== Try it ==
Print exactly, and only, the lines from the one containing "Schützenkorps" through the last line of the records below, both included; leave out the pictures.

****************

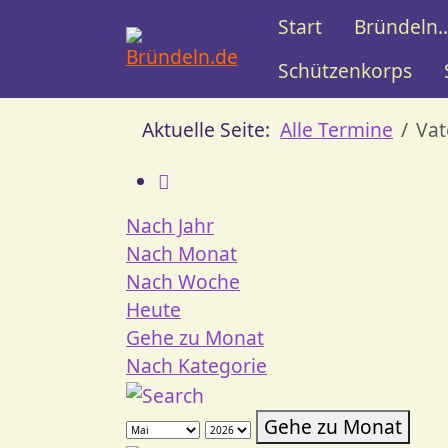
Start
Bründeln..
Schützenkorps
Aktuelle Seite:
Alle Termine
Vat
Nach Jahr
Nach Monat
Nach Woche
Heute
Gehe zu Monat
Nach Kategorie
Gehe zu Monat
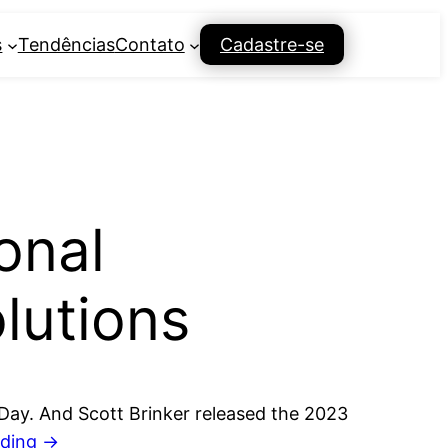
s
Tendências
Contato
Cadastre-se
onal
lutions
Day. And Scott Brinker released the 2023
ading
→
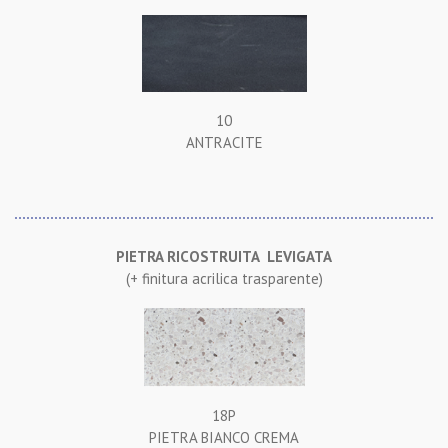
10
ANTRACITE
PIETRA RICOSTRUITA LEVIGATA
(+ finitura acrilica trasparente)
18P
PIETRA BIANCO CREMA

****************

== Completed task ==
Schützenkorps
Aktuelle Seite:
Alle Termine
Vat
Nach Jahr
Nach Monat
Nach Woche
Heute
Gehe zu Monat
Nach Kategorie
Gehe zu Monat
s
Tendências
Contato
Cadastre-se
onal
lutions
Day. And Scott Brinker released the 2023
ading
→
10
ANTRACITE
PIETRA RICOSTRUITA LEVIGATA
(+ finitura acrilica trasparente)
18P
PIETRA BIANCO CREMA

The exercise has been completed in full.